I grew up thinking I was unworthy.

Unworthy of love, nice things, friends, God’s favor. I strove to be the kind of person who would be worthy of these things, but always fell short. I did everything I could to look the part on the outside: I dressed modestly and acted like a godly young lady and played the part as best I could.

“Fake it til you make it,” my Mom liked to say to me.

My journals of that time are so filled with anguish and desire to be accepted and to be good. I can barely read them. I want to go back there and hug that girl and tell her that she WAS worthy, she WAS good, she was enough. But I can’t. I can’t go back there and comfort that girl with the broken heart that was broken by the ones who were supposed to protect it. I am left with the woman she has become. The woman who has had to teach herself how to be loved and how to accept worthiness and how to see herself and the world through different eyes.

When a boy fell in love with me, and I with him, they all did their best to convince him that I was a terrible, selfish person and he would be sorry if he married me. That they knew me better and I was just putting on an act to impress him. He was skeptical, but thought maybe they really did know better. So he watched me, befriended me, and realized I was every bit the person he thought I was and my mom and sister were crazy.

I coudn’t understand why he would persist in loving a person like me, but he did and it was such a wonderful feeling.

I was so afraid he would find out who I really was and would run far away. But that didn’t happen. We fought for our relationship against my parent’s wishes and we married very young and very in love. Not too long after we were married, we were talking and I said “Well, I am a selfish person”. He looked at me in surprise and said, “Why do you say that?” It was my turn to look at him in confusion and say, “Well, my mom and sister always told me I was selfish and I struggled my whole life to not be, but I guess it’s just who I am and I thought you knew that.” He took my face in his hands, looked right into my eyes, and said, “You are the most selfLESS person I have ever met. Never let anyone convince you otherwise. You can’t fool me. I know who you are. They don’t know who you are.”
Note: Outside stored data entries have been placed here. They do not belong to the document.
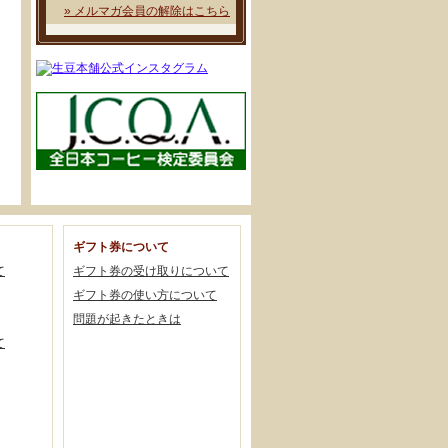
» メルマガ会員の解除はこちら
ギフト券について
て
ギフト券の受け取りについて
ギフト券の使い方について
問題が起きたときは
て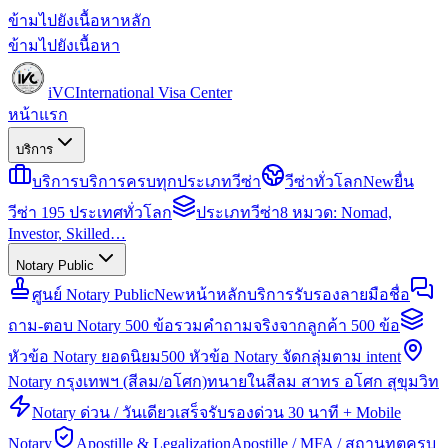
ข้ามไปยังเนื้อหาหลัก
ข้ามไปยังเนื้อหา
iVC
International Visa Center
หน้าแรก
บริการ
บริการ
บริการครบทุกประเภทวีซ่า
วีซ่าทั่วโลก
New
ยื่น
วีซ่า 195 ประเทศทั่วโลก
ประเภทวีซ่า
8 หมวด: Nomad,
Investor, Skilled…
Notary Public
ศูนย์ Notary Public
New
หน้าหลักบริการรับรองลายมือชื่อ
ถาม-ตอบ Notary 500 ข้อ
รวมคำถามจริงจากลูกค้า 500 ข้อ
หัวข้อ Notary ยอดนิยม
500 หัวข้อ Notary จัดกลุ่มตาม intent
Notary กรุงเทพฯ (สีลม/อโศก)
ทนายในสีลม สาทร อโศก สุขุมวิท
Notary ด่วน / วันเดียวเสร็จ
รับรองด่วน 30 นาที + Mobile
Notary
Apostille & Legalization
Apostille / MFA / สถานทูตครบ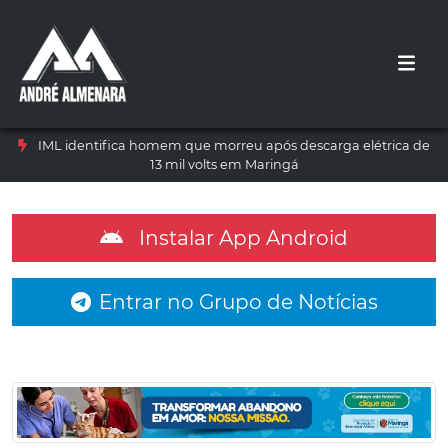
IML identifica homem que morreu após descarga elétrica de
13 mil volts em Maringá
Instalar App Android
Entrar no Grupo de Notícias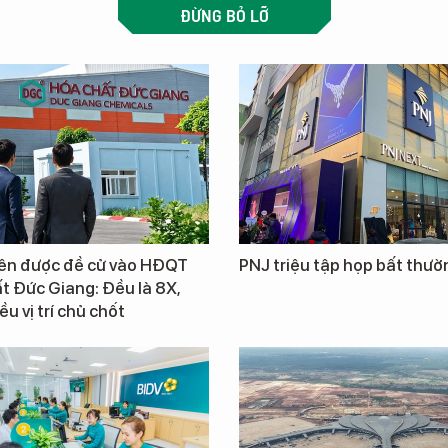
ĐỪNG BỎ LỠ
iên được đề cử vào HĐQT
PNJ triệu tập họp bất thườ
t Đức Giang: Đều là 8X,
u vị trí chủ chốt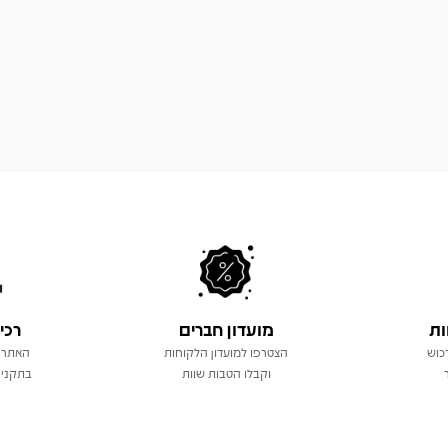
ות
מועדון חברים
רכי
כוש
הצטרפו למועדון הלקוחות
האתר 
וקבלו הטבות שוות
בתקני 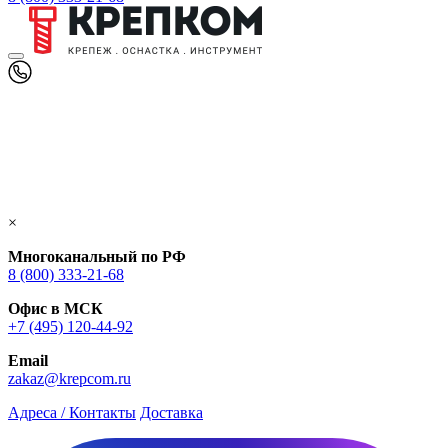
×
Многоканальный по РФ
8 (800) 333‑21-68
Офис в МСК
+7 (495) 120-44-92
Email
zakaz@krepcom.ru
Адреса / Контакты
Доставка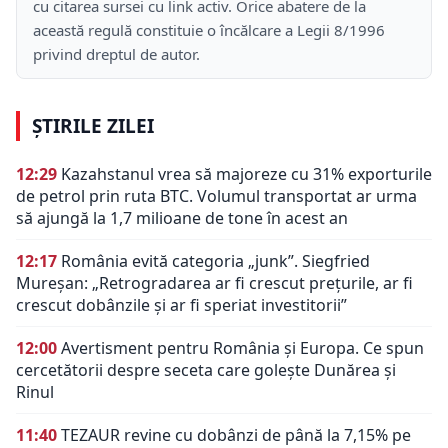
cu citarea sursei cu link activ. Orice abatere de la
această regulă constituie o încălcare a Legii 8/1996
privind dreptul de autor.
ȘTIRILE ZILEI
12:29
Kazahstanul vrea să majoreze cu 31% exporturile
de petrol prin ruta BTC. Volumul transportat ar urma
să ajungă la 1,7 milioane de tone în acest an
12:17
România evită categoria „junk”. Siegfried
Mureșan: „Retrogradarea ar fi crescut preţurile, ar fi
crescut dobânzile şi ar fi speriat investitorii”
12:00
Avertisment pentru România și Europa. Ce spun
cercetătorii despre seceta care golește Dunărea și
Rinul
11:40
TEZAUR revine cu dobânzi de până la 7,15% pe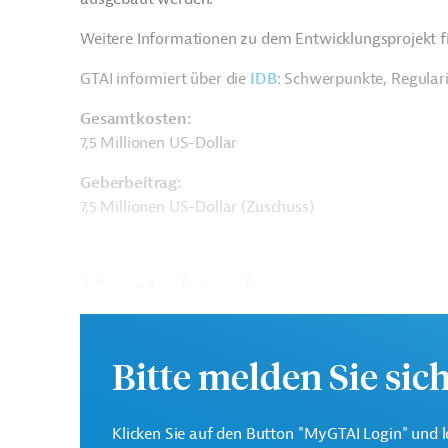
Weitere Informationen zu dem Entwicklungsprojekt f
GTAI informiert über die
IDB
: Schwerpunkte, Regular
Gesamtkosten:
7,5 Millionen US-Dollar
Geberbeitrag:
7,5 Millionen US-Dollar (Zuschuss)
Kontaktadresse
Bitte melden Sie sic
Interamerikanische
Die IDB ist die wichtigs
Klicken Sie auf den Button "MyGTAI Login" und l
Entwicklungsbank (IDB)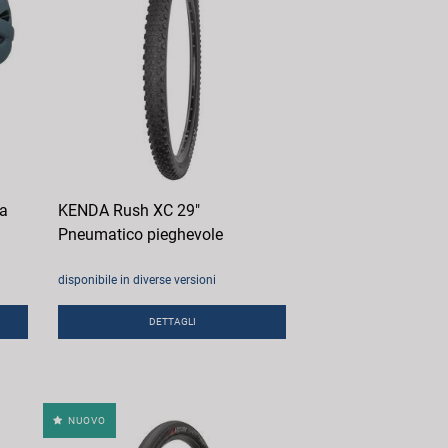
ta
KENDA Rush XC 29"
Pneumatico pieghevole
disponibile in diverse versioni
DETTAGLI
NUOVO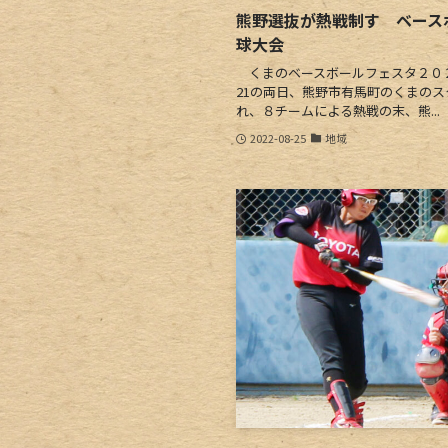
熊野選抜が熱戦制す ベース
球大会
くまのベースボールフェスタ２０２
21の両日、熊野市有馬町のくまの
れ、８チームによる熱戦の末、熊...
2022-08-25
地域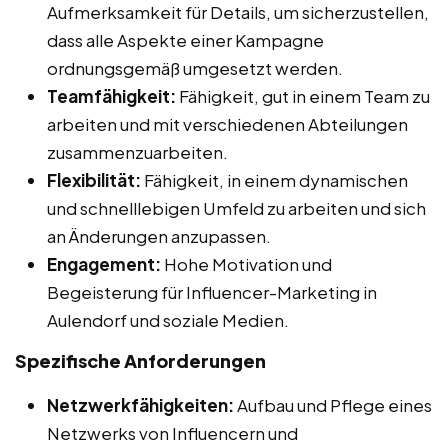
Aufmerksamkeit für Details, um sicherzustellen,
dass alle Aspekte einer Kampagne
ordnungsgemäß umgesetzt werden.
Teamfähigkeit:
Fähigkeit, gut in einem Team zu
arbeiten und mit verschiedenen Abteilungen
zusammenzuarbeiten.
Flexibilität:
Fähigkeit, in einem dynamischen
und schnelllebigen Umfeld zu arbeiten und sich
an Änderungen anzupassen.
Engagement:
Hohe Motivation und
Begeisterung für Influencer-Marketing in
Aulendorf und soziale Medien.
Spezifische Anforderungen
Netzwerkfähigkeiten:
Aufbau und Pflege eines
Netzwerks von Influencern und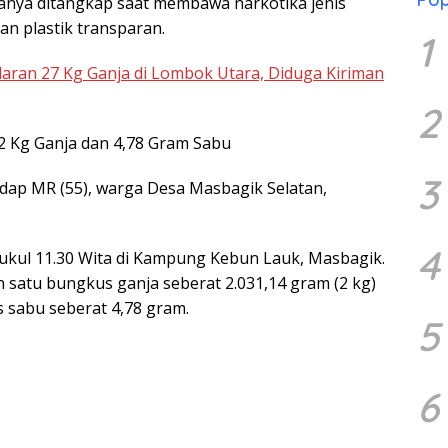
nya ditangkap saat membawa narkotika jenis
n plastik transparan.
1
aran 27 Kg Ganja di Lombok Utara, Diduga Kiriman
2
2 Kg Ganja dan 4,78 Gram Sabu
3
ap MR (55), warga Desa Masbagik Selatan,
4
 pukul 11.30 Wita di Kampung Kebun Lauk, Masbagik.
satu bungkus ganja seberat 2.031,14 gram (2 kg)
s sabu seberat 4,78 gram.
5
6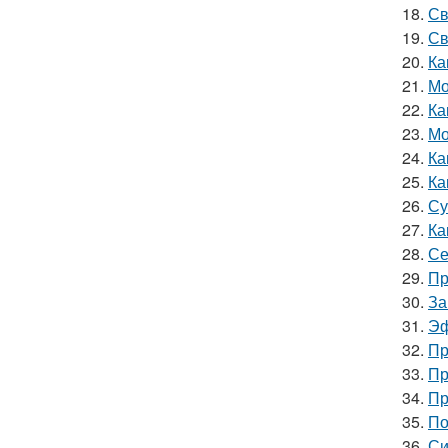
18.
Св
19.
Св
20.
Ка
21.
Мо
22.
Ка
23.
Мо
24.
Ка
25.
Ка
26.
Су
27.
Ка
28.
Се
29.
Пр
30.
За
31.
Эф
32.
Пр
33.
Пр
34.
Пр
35.
По
36.
Си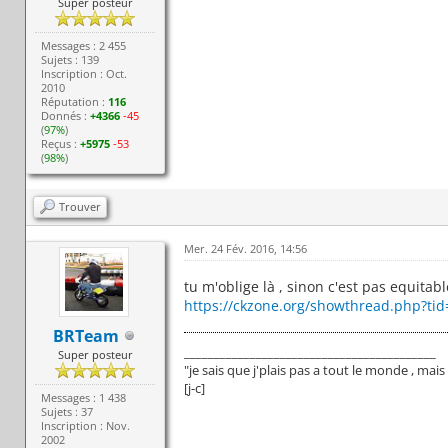
Super posteur
Messages : 2 455
Sujets : 139
Inscription : Oct.
2010
Réputation :
116
Donnés :
+4366
-45
(
97%
)
Reçus :
+5975
-53
(
98%
)
Trouver
Mer. 24 Fév. 2016, 14:56
tu m'oblige là , sinon c'est pas equitab
https://ckzone.org/showthread.php?tid
BRTeam
__________________________________________
Super posteur
"je sais que j'plais pas a tout le monde , ma
[j-c]
Messages : 1 438
Sujets : 37
Inscription : Nov.
2002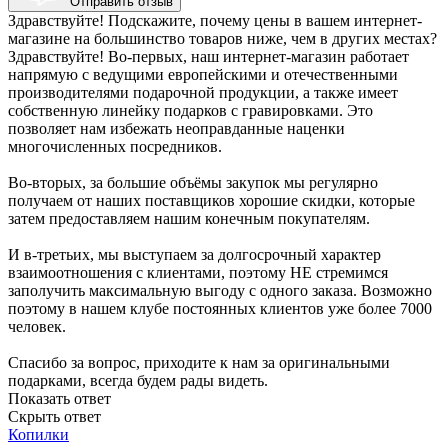
Отправить отзыв
Здравствуйте! Подскажите, почему цены в вашем интернет-
магазине на большинство товаров ниже, чем в других местах?
Здравствуйте! Во-первых, наш интернет-магазин работает
напрямую с ведущими европейскими и отечественными
производителями подарочной продукции, а также имеет
собственную линейку подарков с гравировками. Это
позволяет нам избежать неоправданные наценки
многочисленных посредников.
Во-вторых, за большие объёмы закупок мы регулярно
получаем от наших поставщиков хорошие скидки, которые
затем предоставляем нашим конечным покупателям.
И в-третьих, мы выступаем за долгосрочный характер
взаимоотношения с клиентами, поэтому НЕ стремимся
заполучить максимальную выгоду с одного заказа. Возможно
поэтому в нашем клубе постоянных клиентов уже более 7000
человек.
Спасибо за вопрос, приходите к нам за оригинальными
подарками, всегда будем рады видеть.
Показать ответ
Скрыть ответ
Копилки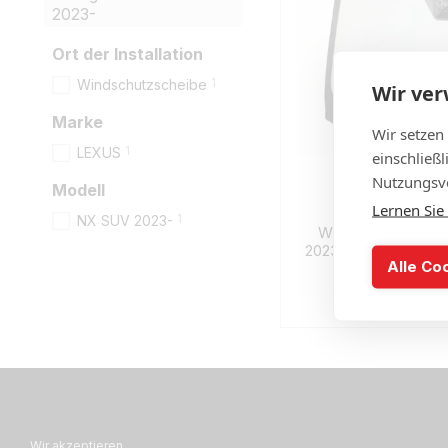
2023-
Ort der Installation
1
Windschutzscheibe
Wir ve
Marke
Wir setzen
1
LEXUS
einschließ
Nutzungsve
Modell
Lernen Sie
1
NX SUV 2023-
Windschutzscheib
2023-mit Sensor, Hei
Alle Co
Ka
€
Auf
Wir akzeptieren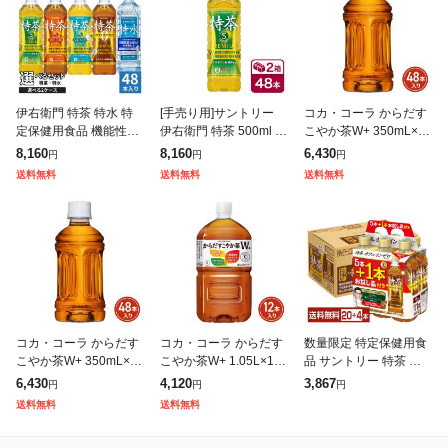
伊右衛門 特茶 特水 特
[手売り用]サントリー
コカ・コーラ からだす
定保健用食品 機能性表
伊右衛門 特茶 500ml 2
こやか茶W+ 350mL×48
示食品 500ml 600ml ペ
4本入り 2ケース(48本
本(24本×2ケース)PET
8,160
8,160
6,430
円
円
円
ットボトル 選べる 48本
SUNTORY いえもん 特
ラベルレス 特定保健用
送料無料
送料無料
送料無料
(24本×2) サン
定保健用食品 特保
食品 2605jcks
コカ・コーラ からだす
コカ・コーラ からだす
数量限定 特定保健用食
こやか茶W+ 350mL×48
こやか茶W+ 1.05L×12
品 サントリー 特茶 カ
本(24本×2ケース)PET
本(12本×1ケース) 特定
フェインゼロ ZERO 50
6,430
4,120
3,867
円
円
円
ラベルレス 特定保健用
保健用食品 お茶 2605jc
0ml ペットボトル 5本
送料無料
送料無料
食品 2605jcks
ks
+お試し品1本付き 24本
(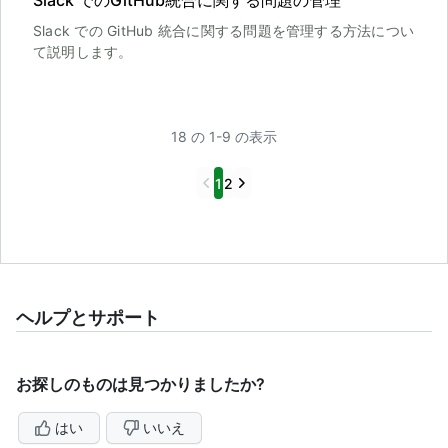
Slack でのGitHub統合に関する問題の管理
Slack での GitHub 統合に関する問題を管理する方法につい
て説明します。
18 の 1-9 の表示
Previous
Next
1
2
ヘルプとサポート
お探しのものは見つかりましたか?
はい
いいえ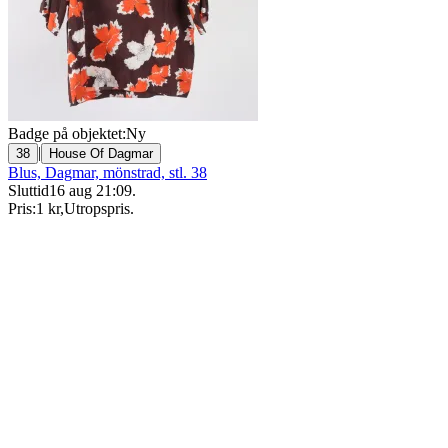
Badge på objektet:
Ny
|
38
House Of Dagmar
Blus, Dagmar, mönstrad, stl. 38
Sluttid
16 aug 21:09
.
Pris:
1 kr
,
Utropspris
.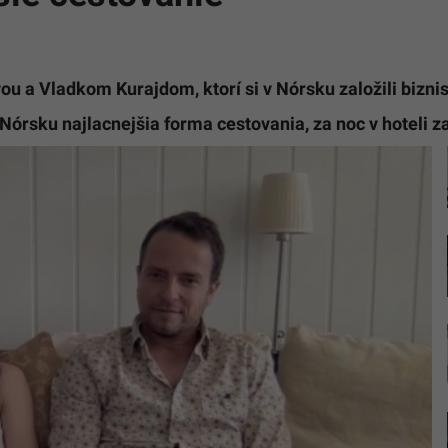
u a Vladkom Kurajdom, ktorí si v Nórsku založili bizni
 Nórsku najlacnejšia forma cestovania, za noc v hoteli z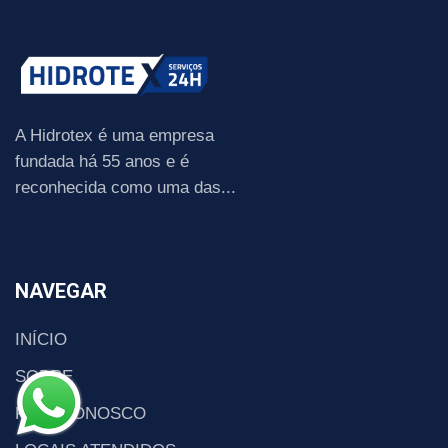
A Hidrotex é uma empresa
fundada há 55 anos e é
reconhecida como uma das...
NAVEGAR
INÍCIO
SOBRE
FALE CONOSCO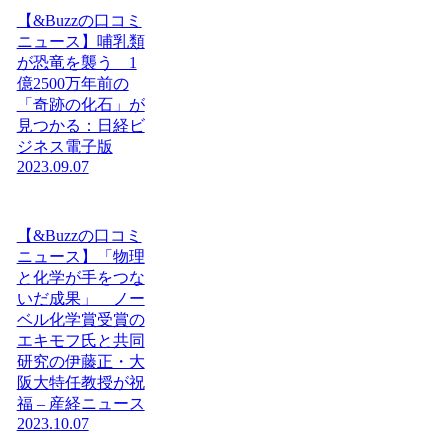
【&Buzzの口コミ
ニュース】哺乳類
が恐竜を襲う 1
億2500万年前の
「奇跡の化石」が
見つかる：日経ビ
ジネス電子版
2023.09.07
【&Buzzの口コミ
ニュース】「物理
と化学が手をつな
いだ成果」 ノー
ベル化学賞受賞の
エキモフ氏と共同
研究の伊藤正・大
阪大特任教授が祝
福 – 産経ニュース
2023.10.07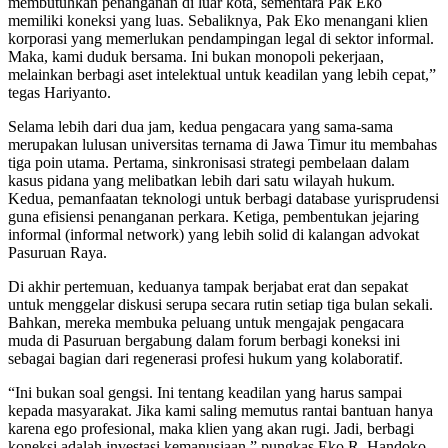
membutuhkan penanganan di luar kota, sementara Pak Eko
memiliki koneksi yang luas. Sebaliknya, Pak Eko menangani klien
korporasi yang memerlukan pendampingan legal di sektor informal.
Maka, kami duduk bersama. Ini bukan monopoli pekerjaan,
melainkan berbagi aset intelektual untuk keadilan yang lebih cepat,”
tegas Hariyanto.
Selama lebih dari dua jam, kedua pengacara yang sama-sama
merupakan lulusan universitas ternama di Jawa Timur itu membahas
tiga poin utama. Pertama, sinkronisasi strategi pembelaan dalam
kasus pidana yang melibatkan lebih dari satu wilayah hukum.
Kedua, pemanfaatan teknologi untuk berbagi database yurisprudensi
guna efisiensi penanganan perkara. Ketiga, pembentukan jejaring
informal (informal network) yang lebih solid di kalangan advokat
Pasuruan Raya.
Di akhir pertemuan, keduanya tampak berjabat erat dan sepakat
untuk menggelar diskusi serupa secara rutin setiap tiga bulan sekali.
Bahkan, mereka membuka peluang untuk mengajak pengacara
muda di Pasuruan bergabung dalam forum berbagi koneksi ini
sebagai bagian dari regenerasi profesi hukum yang kolaboratif.
“Ini bukan soal gengsi. Ini tentang keadilan yang harus sampai
kepada masyarakat. Jika kami saling memutus rantai bantuan hanya
karena ego profesional, maka klien yang akan rugi. Jadi, berbagi
koneksi adalah investasi kemanusiaan,” pungkas Eko R. Handoko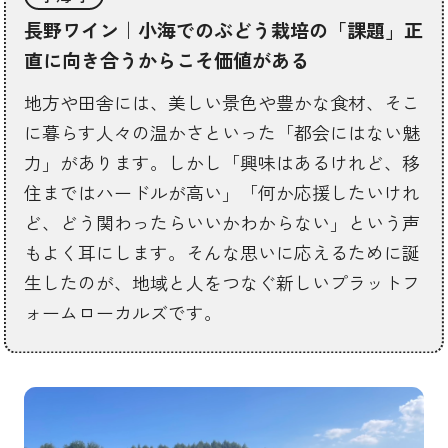
長野ワイン｜小海でのぶどう栽培の「課題」正
直に向き合うからこそ価値がある
地方や田舎には、美しい景色や豊かな食材、そこ
に暮らす人々の温かさといった「都会にはない魅
力」があります。しかし「興味はあるけれど、移
住まではハードルが高い」「何か応援したいけれ
ど、どう関わったらいいかわからない」という声
もよく耳にします。そんな思いに応えるために誕
生したのが、地域と人をつなぐ新しいプラットフ
ォームローカルズです。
I cried that day, at 20 years old, for the first time thinking that maybe I wasn’t the person my family had tried to convince me I was, that my religion tried to convince me I was, that I needed to hide and pretend not to be so people would love me. Maybe I really was loveable and the fact this man had married me wasn’t because I had fooled him into it. But it would be 5 more long years before I was able to clearly see how dysfunctional my past was, the part that fundamentalist religion and homeschool culture played, and began to heal and figure out who I was really and to fight for myself. It would be 10 more long years before I was able to put a label on the treatment I received from them.

Emotional Abuse. The systematic diminishment of another person….their worth, their dignity, their character.

“Emotional abuse is like brain washing in that it systematically wears away at the victim’s self-confidence, sense of self-worth, trust in their own perceptions, and self-concept. Whether it is done by constant berating and belittling, by intimidating, or under the guise of ‘guidance,’ ‘teaching,’ or ‘advice,’ the results are similar. Eventually, the recipient of the abuse loses all sense of self and remnants of personal value. Emotional abuse cuts to the very core of a person, creating scars that may be far deeper and more lasting than physical ones.” (University of Illinois, Counseling Center)

Spiritual Abuse. The use of religion and spirituality to control, manipulate, coerce, dominate, and beat down. To control behavior and thoughts by religion.

“Spiritual abuse occurs when someone in a position of spiritual authority, the purpose of which is to ‘come underneath’ and serve, build, equip and make God’s people MORE free, misuses that authority placing themselves over God’s people to control, coerce or manipulate them for seemingly Godly purposes which are really their own.”   (Jeff VanVonderen, The Subtle Power of Spiritual Abuse)

I can’t tell you what came first: the dysfunction or the religion.

But they worked together to create a complete brain-washing and erasing of my self-worth and self-concept. Our religion taught that self-esteem was really pride and God hates a prideful heart. We were not to think highly of ourselves but to remember that we were nothing without God and probably nothing even with His help. To be told that I was a selfish, horrible person but that they loved me anyway “because you’re our daughter/sister” is no different than this view of God that makes us all worms who are only worthy of anything because God created us and therefore must love us. Turning the idea of a “relationship with God” into an abusive relationship between a narcissist and a victim. A manipulative power-play. Is it any wonder that “God’s people” turn out abusive when they see Him as such?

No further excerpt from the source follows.